Let your new hires know that they need to get a social insurance number (SIN) before they can start working at your organization. It is free to obtain one.


  • Send them the Government of Canada’s SIN website and let them know they can choose to apply for a SIN online, via mail, or in person from the nearest Service Canada.

8. Tax

Your new hires may be unaware of the tax forms and the rules & regulations associated with it. Taxes vary from province to province and can get confusing for your new hires.


  • Schedule a meeting with your expat employees and a HR or legal representative at your company to guide your new hires on how to fill out tax forms.
  • Your HR or legal representative can also give an overview of the rules and regulations during this time.
  • Depending on your expats personal situation, consulting an international tax lawyer would be helpful.

9. Housing & Food

Finding accommodations is one of the most difficult aspects of moving to a new country. Your new hires may stay at an Airbnb while they house hunt, but you can make it easier for them with resources & local direction. The same goes for getting food from grocery chains.

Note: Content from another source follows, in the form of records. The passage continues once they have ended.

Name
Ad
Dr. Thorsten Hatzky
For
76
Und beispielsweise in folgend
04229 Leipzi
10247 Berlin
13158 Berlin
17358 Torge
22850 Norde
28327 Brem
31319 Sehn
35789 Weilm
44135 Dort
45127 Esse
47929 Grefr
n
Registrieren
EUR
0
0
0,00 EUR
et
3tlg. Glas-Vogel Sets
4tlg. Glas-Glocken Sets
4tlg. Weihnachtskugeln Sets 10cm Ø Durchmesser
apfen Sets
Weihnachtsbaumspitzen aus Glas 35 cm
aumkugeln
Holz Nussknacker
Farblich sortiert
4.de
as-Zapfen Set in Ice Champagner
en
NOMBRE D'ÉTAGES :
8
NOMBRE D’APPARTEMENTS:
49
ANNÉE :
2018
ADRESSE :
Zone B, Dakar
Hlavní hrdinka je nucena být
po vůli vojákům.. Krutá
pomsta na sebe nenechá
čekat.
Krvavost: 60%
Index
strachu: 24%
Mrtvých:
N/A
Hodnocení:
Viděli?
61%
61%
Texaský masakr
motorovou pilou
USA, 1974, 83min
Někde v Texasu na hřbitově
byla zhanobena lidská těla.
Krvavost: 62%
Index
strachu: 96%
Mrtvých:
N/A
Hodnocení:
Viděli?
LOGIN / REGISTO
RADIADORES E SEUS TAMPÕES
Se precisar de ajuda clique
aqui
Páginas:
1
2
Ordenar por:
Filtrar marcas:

  • Send them a list of reliable websites for finding more permanent accommodations such as Kijji, Rentals.ca, Craigslist, or even Facebook Marketplace!
  • Do give them a disclaimer because there are a LOT of scammers out there.
  • Send them a list of websites where they can order groceries from such as Walmart, Cornershop by Uber, etc.

10. Tipping Culture

The tipping culture in Canada may come as a shock to expats, especially the ones from Europe. You may want to let your new hires know that it’s customary to tip for any services in Canada.


  • Let your new hires know that they tip 15% to 30% on top of the final bill depending on the location, service, and overall enjoyment of the experience.

It doesn't end there

While these 10 factors can definitely make things easier for your expat hires, it’s really just scratching the surface.

You may want to host a pre-arrival webinar or a meeting with your new hire(s) to go over cultural practices and day-to-day habits in Canada. This webinar can cover topics such as transportation, driver’s license, differences between GST/HST, the difference on the final bill from price tags, gestures of politeness, and so on.